I've written a books worth of stuff on this forum for this very subject. I will try and be brief to keep it short (yah right!).
At the Cub Level we must understand that while the program is for the boys, success depends on keeping the adults interested. If the adults (parents and leaders) are having fun and enjoying the program, there is a 99% likelihood of the boys reaching Webelos and crossing over to the Troops.
In my research, the primary reason for the membership drop at the cub level is adult burnout. Burnout is the loss of motivation and energy to provide a fun program. Five years is way way way too much to expect from volunteers.
At the troop level there are two areas of large membership losses.
The first is the first year scout. More scouts are lost in this age group than any other age group of scouts in all of the BSA. The reason I found is because the huge jump of a 10 year going from a adult guided lifestyle to a patrol method independent decision making lifestyle is terrifying. Imagine a boy who may have never camped in his life being told to pack up for a campout with a troop of strangers. These boys need some time to spool up the confidence that they are safe in the troop even while setting up a tent in the deep dark woods.
The other larger problem I found in my research are the loss of older scouts. I believe the success of the whole troop program is based from the success of the 14 and older part of the program. The over all problem with the 'majority' of troops is they tend to drive their program toward what I call is a First Class Advancement program. The vast majority of the troops activities are designed for scouts to advance up to a First Class level. Actually many troops drive it toward Eagle, but it is the same problem.
A troop that develops activities for advancement works out OK for 10 to 13 year old scouts because they are basically followers and the activities that to them are new and fun. But scouts after puberty have a different natural instinct that drives them more toward taking care of their gang and controlling their future. They simply have the same instincts as adults. The problem with most troops is they don't know how to use that instinct because they still think of older scouts as adolescent boys. So the adults typically assign the older scout to only teach, what, FIRST CLASS SKILLS. Yep, the older scouts are repeating their first three years all over again. Older scouts want responsibility in developing boys into men, not babysitting scouts in classroom type settings.
The problem is we are told over and over to let the older scouts teach so they are doing adult responsibilities. But teaching in a class room type of environment isn't really an adult responsibility. It is just plain boring. So the older scouts drop out and the older scouts of the troop don't typically last longer than age 14.
Troop adults need to develop the program so that First Class skills are not developed in class room type setting, but instead through passive actions during adventure activities.
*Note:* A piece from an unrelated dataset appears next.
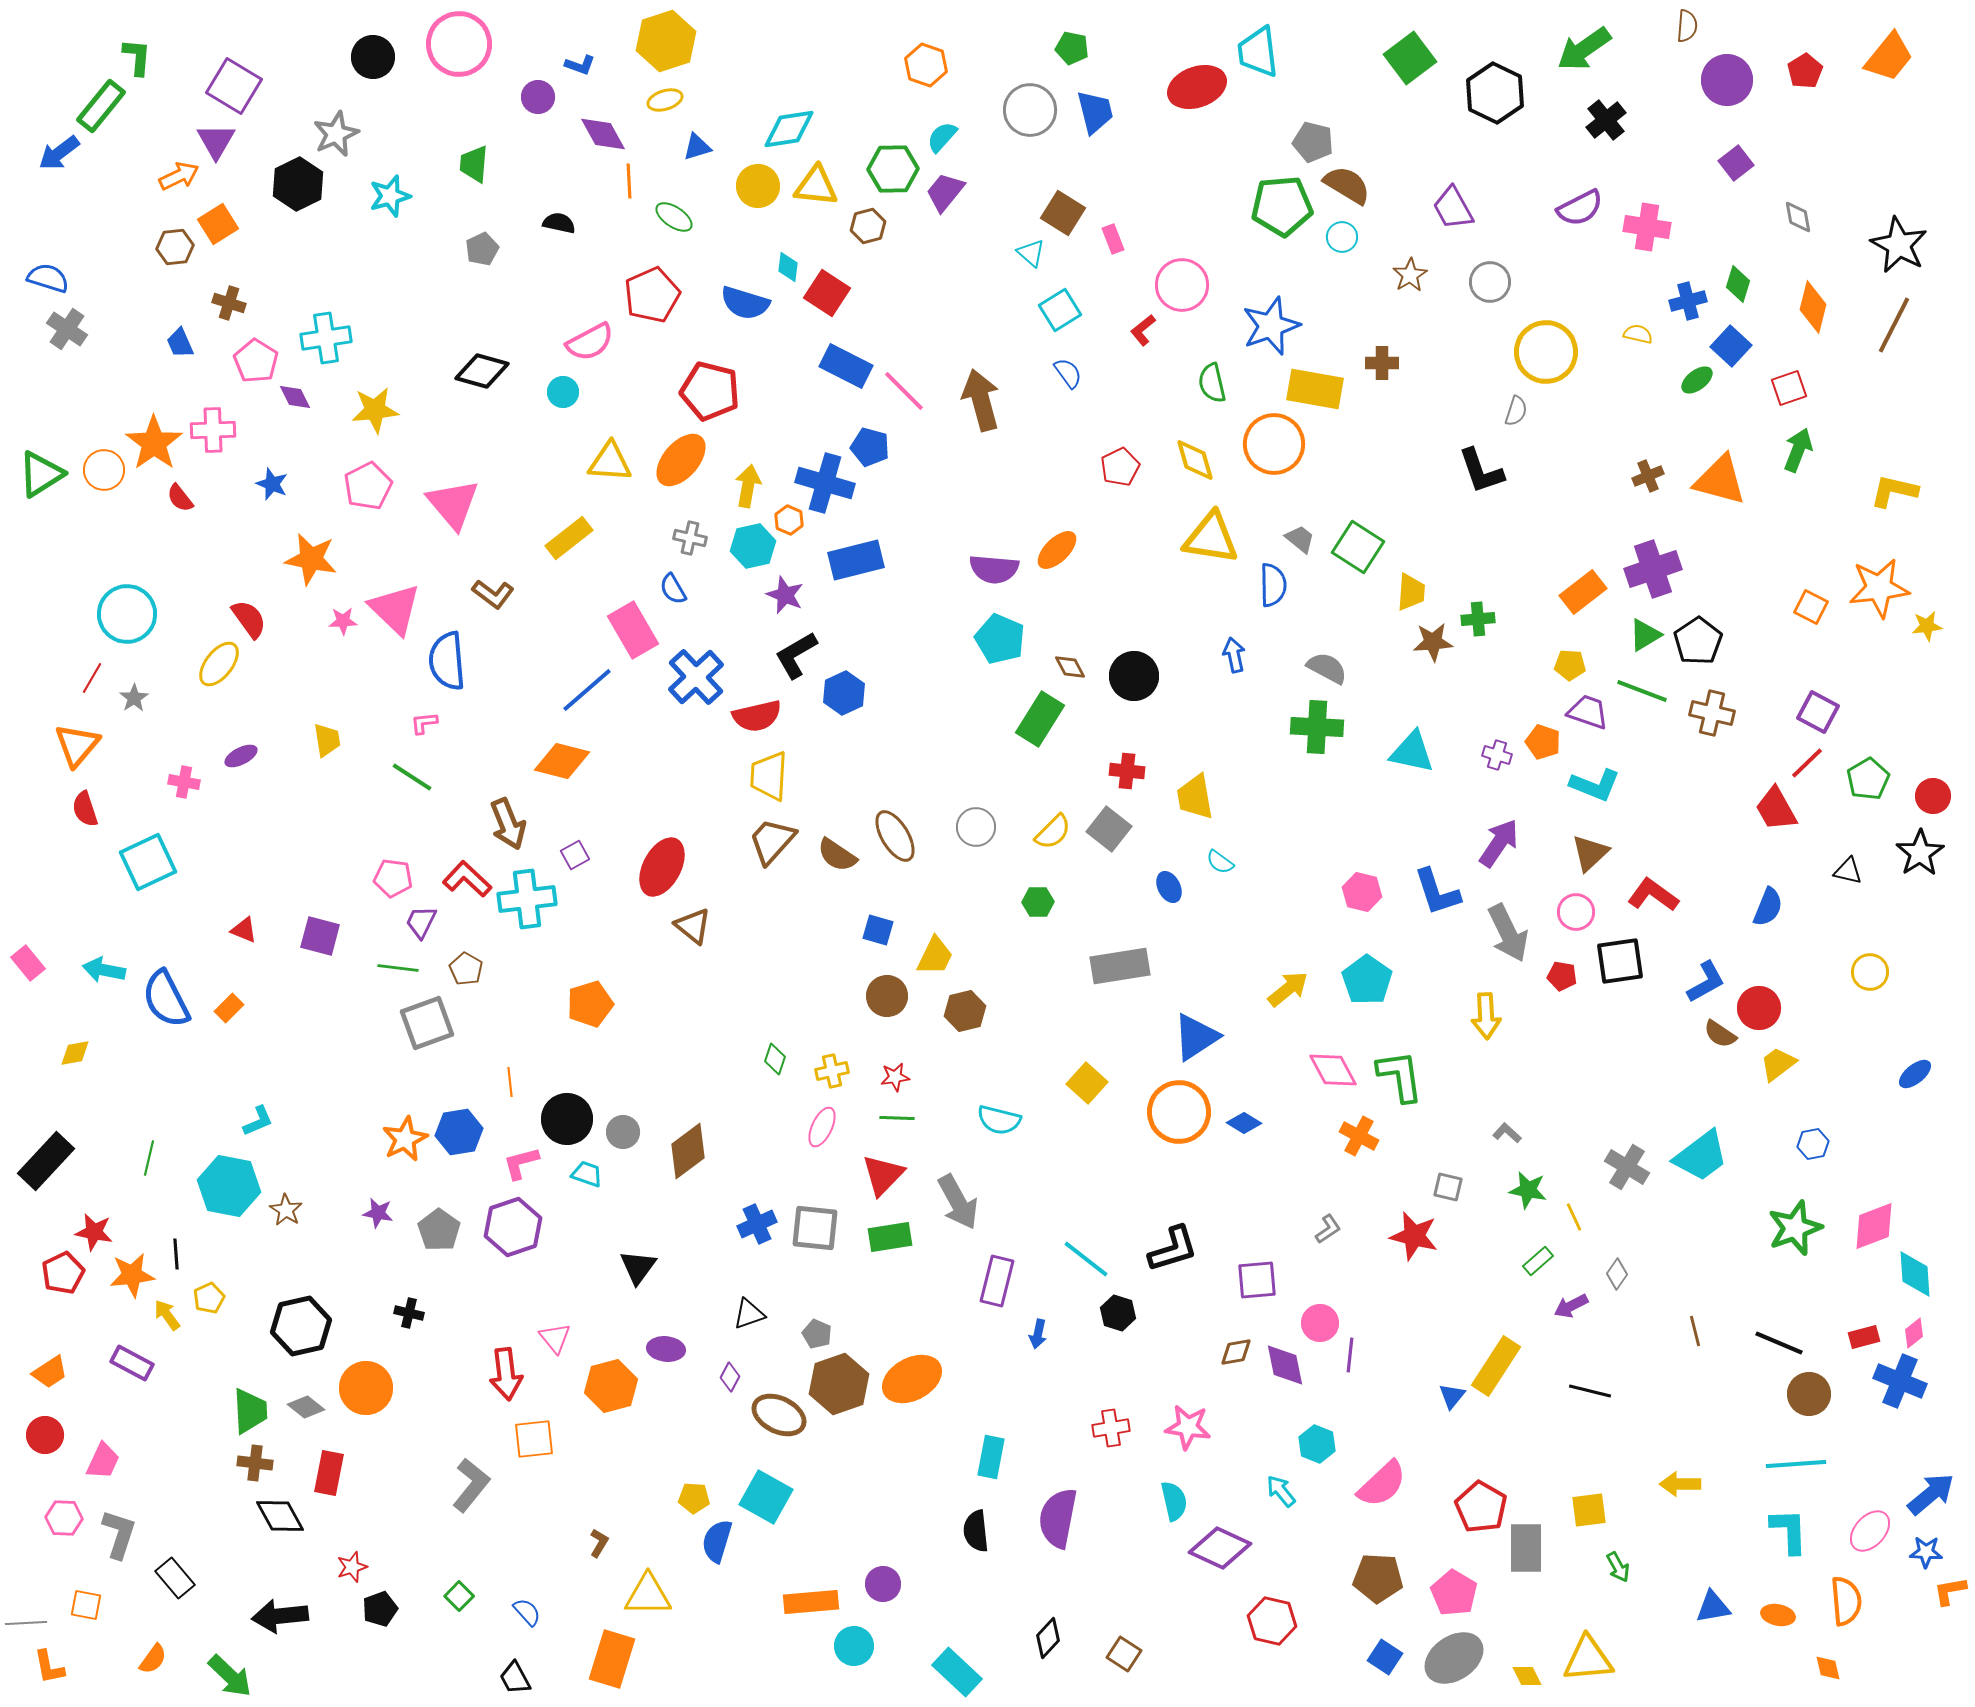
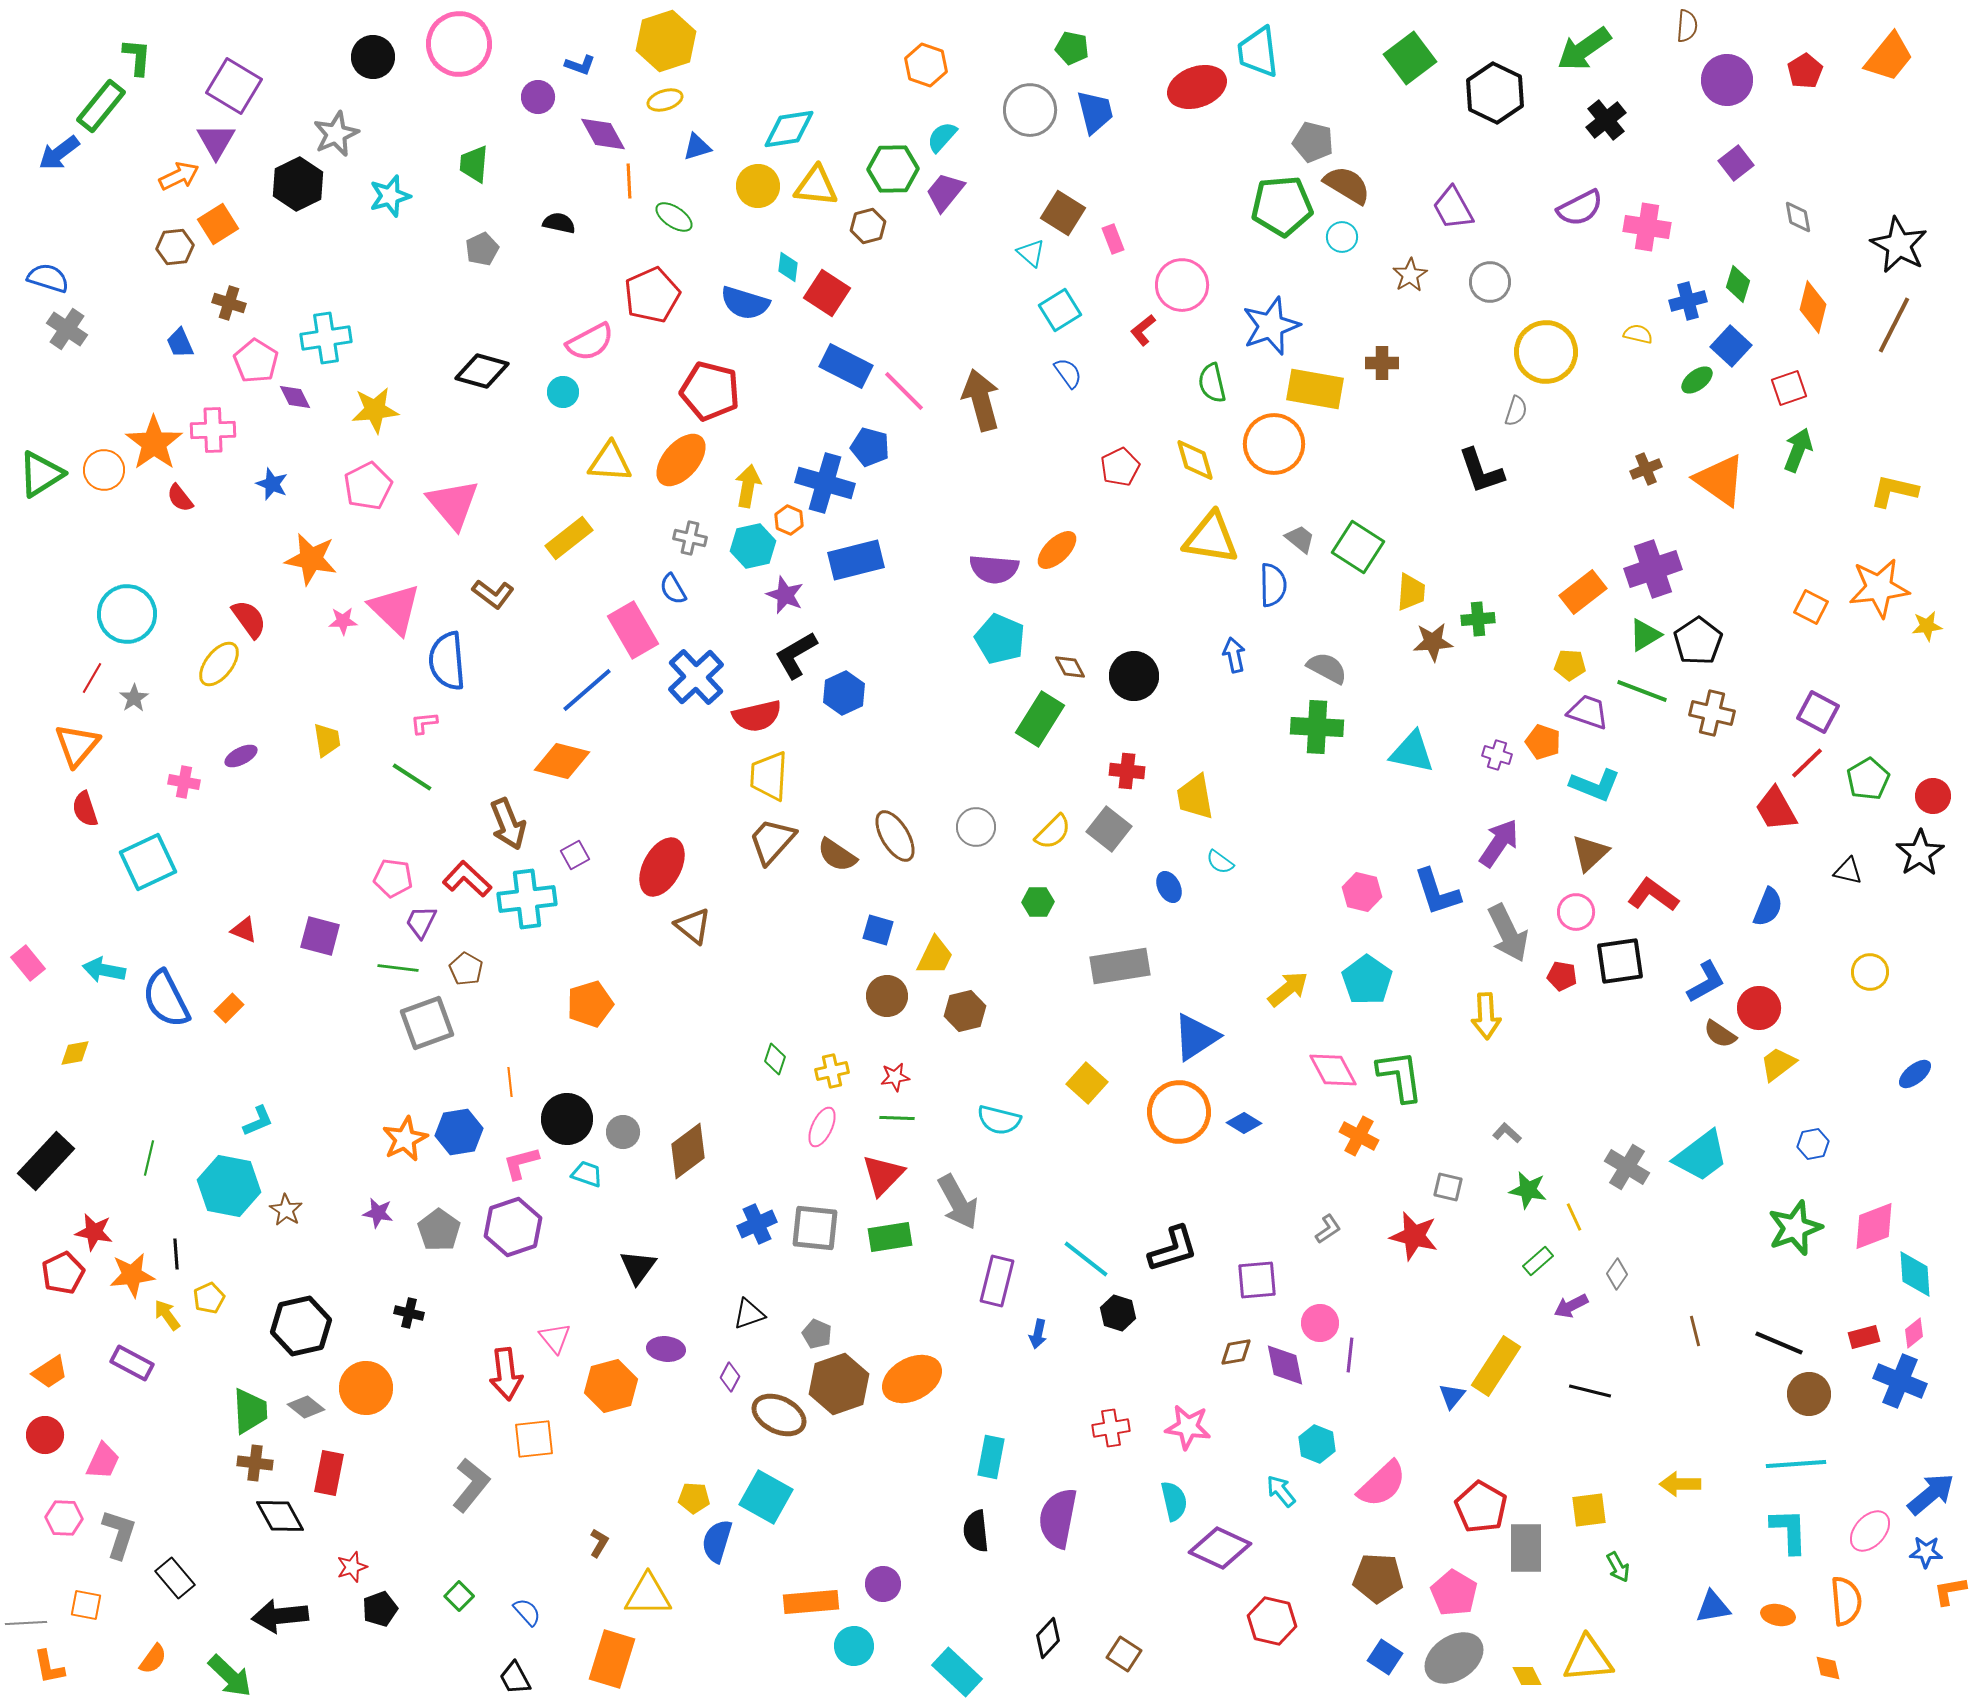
brown cross at (1648, 476): moved 2 px left, 7 px up
orange triangle at (1720, 480): rotated 20 degrees clockwise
The program needs to get away from advancement themes so that the scout develop more of their survival skills like backpacking, canoeing, camping, hiking, bicycle riding and on and on. You know, the fun stuff. The older scouts leading those activities don't feel trapped in the same ol same ol program of previous years and they aren't babysitters. The program needs to be developed so that younger scouts learn "everything" from the role models of older scouts. That may sound simple, but it goes against the nature of a protective parent. It takes as much practice for the adults to stand back as it does for scouts to step forward. But in short, it comes down to a fun program. And it's the older scouts who define fun, not the younger ones. Like the Cub program, if the older scouts are excited about the program, the younger ones will follow.
That is a very brief in my limited time description of my experience and research of how units succeed and fail. I can fill in the gaps if you would like more detail.